Ogulla ED, County Roscommon, Ireland

Sarah Roller

24 Nov 2020

About Carnfree

The Carnfree complex lies 6km south-south-east of ancient landscape of Rathcroghan and comprises of sixteen monuments.

History of Carnfree

The site was used by the O’Conor kings as an inauguration site. The O‘Conors were the high kings of Connaught, one of the four kingdoms of Ireland at the time) and also gave Ireland two of its final high kings Tairrdelbach Ua Conchobair (Turlough O’Conor) Ruaidrí Ua Conchobair (Rory O’Conor). The Annals of Connaught detail the role the site played in kingship ceremonies and inaugurations for the family. One 8th century text even claims St Patrick baptised princes on this spot.

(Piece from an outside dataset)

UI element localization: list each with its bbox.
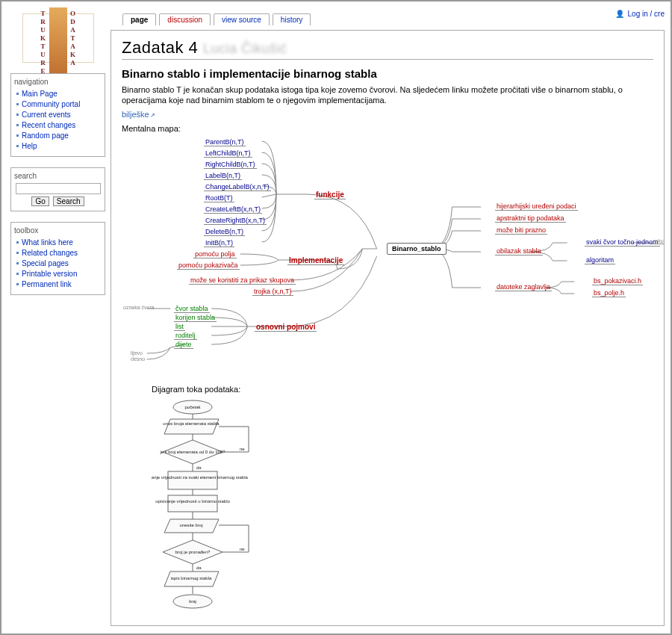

The current O’Conor line lies with the descendants of Cathal Crobhdearg Ua Conchobair, Rory’s youngest brother and King of Connacht who lived in the Rathcroghan Area. The ‘Conchubhair Donn’, the senior member of the entire Muireadaigh dynasty, likewise descends from Cathal Crobhdearg.

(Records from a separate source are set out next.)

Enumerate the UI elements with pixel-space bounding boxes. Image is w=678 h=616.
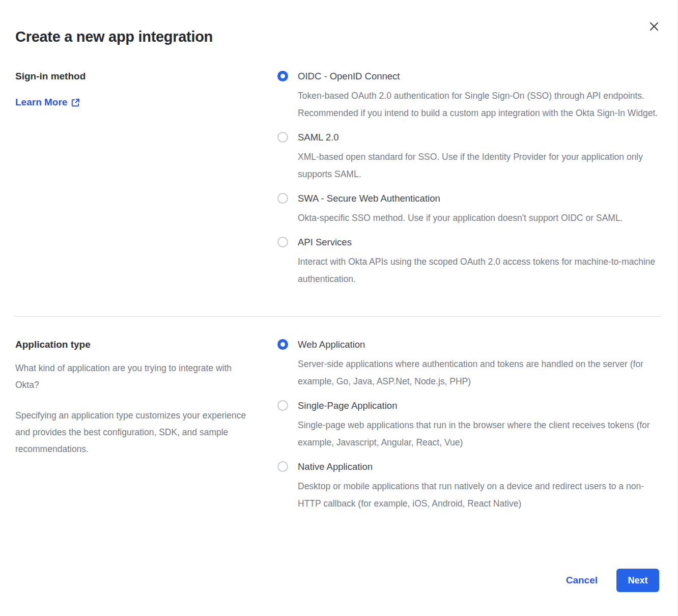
radio-option-saml[interactable]: SAML 2.0 XML-based open standard for SSO… xyxy=(277,131,659,183)
external-link-icon xyxy=(71,97,80,107)
radio-option-single-page-application[interactable]: Single-Page Application Single-page web … xyxy=(277,399,659,451)
option-description: Interact with Okta APIs using the scoped… xyxy=(298,253,659,288)
option-description: Single-page web applications that run in… xyxy=(298,416,659,451)
option-label: OIDC - OpenID Connect xyxy=(298,70,659,82)
option-label: Native Application xyxy=(298,460,659,473)
application-type-question: What kind of application are you trying … xyxy=(15,360,257,394)
learn-more-label: Learn More xyxy=(15,96,67,108)
radio-button[interactable] xyxy=(277,237,288,247)
radio-option-web-application[interactable]: Web Application Server-side applications… xyxy=(277,338,659,390)
option-description: Server-side applications where authentic… xyxy=(298,355,659,390)
close-button[interactable] xyxy=(647,19,661,34)
option-description: Token-based OAuth 2.0 authentication for… xyxy=(298,87,659,122)
option-label: Web Application xyxy=(298,338,659,351)
section-divider xyxy=(14,316,662,317)
signin-method-label: Sign-in method xyxy=(15,70,262,82)
application-type-label: Application type xyxy=(15,338,262,351)
page-title: Create a new app integration xyxy=(15,29,659,45)
dialog-footer: Cancel Next xyxy=(566,569,659,592)
close-icon xyxy=(649,21,659,32)
radio-option-api-services[interactable]: API Services Interact with Okta APIs usi… xyxy=(277,236,659,288)
application-type-help-text: Specifying an application type customize… xyxy=(15,407,257,458)
option-description: Okta-specific SSO method. Use if your ap… xyxy=(298,209,623,227)
radio-option-native-application[interactable]: Native Application Desktop or mobile app… xyxy=(277,460,659,512)
option-description: XML-based open standard for SSO. Use if … xyxy=(298,148,659,183)
option-label: Single-Page Application xyxy=(298,399,659,412)
radio-button[interactable] xyxy=(277,400,288,411)
radio-option-swa[interactable]: SWA - Secure Web Authentication Okta-spe… xyxy=(277,192,659,227)
radio-button[interactable] xyxy=(277,132,288,143)
option-label: SWA - Secure Web Authentication xyxy=(298,192,623,205)
radio-button[interactable] xyxy=(277,339,288,350)
radio-option-oidc[interactable]: OIDC - OpenID Connect Token-based OAuth … xyxy=(277,70,659,122)
radio-button[interactable] xyxy=(277,461,288,472)
radio-button[interactable] xyxy=(277,193,288,204)
learn-more-link[interactable]: Learn More xyxy=(15,96,80,108)
option-label: SAML 2.0 xyxy=(298,131,659,144)
cancel-button[interactable]: Cancel xyxy=(566,575,598,586)
option-description: Desktop or mobile applications that run … xyxy=(298,478,659,512)
radio-button[interactable] xyxy=(277,71,288,81)
create-app-integration-dialog: Create a new app integration Sign-in met… xyxy=(0,0,678,616)
application-type-section: Application type What kind of applicatio… xyxy=(15,338,659,512)
next-button[interactable]: Next xyxy=(616,569,659,592)
signin-method-section: Sign-in method Learn More OIDC - OpenID … xyxy=(15,70,659,288)
option-label: API Services xyxy=(298,236,659,248)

Rory O’Conor was the last ‘High King of Ireland’ and the only ‘King of Ireland’ to hold this title which was created during his reign before the Norman invasion. It was Rory’s invasion of Leinster which resulted in the exile of its king, Dermot MacMurrough, who invited the Normans to Ireland.

The site is also closely associated with early mythology, and particularly the Connacht champion Fráech who is said to live in the mound.

Carnfree today

Access to the site is limited as it’s on private land. Visits can be arranged via the Rathcroghan Centre at Cruachan in Tulsk, but please don’t turn up to Carnfree unannounced as it’s a pain for the local residents and some consider it to be trespassing. As a result, don’t expect any amenities on site!

Predominantly you’ll be looking at mounds and barrows, likely used during inaugration ceremonies, which are certainly interesting to enthusiasts but not necessarily to everyone else…

Getting to Carnfree

Carnfree is located on a high ridge over the village of Tulsk. It’s about halfway between Castlerea and Strokestown, mostly easily accessed either via the N61 or the N5. Bus no 22 runs from Strokestown to Charlestown via Tulsk if you don’t have a car.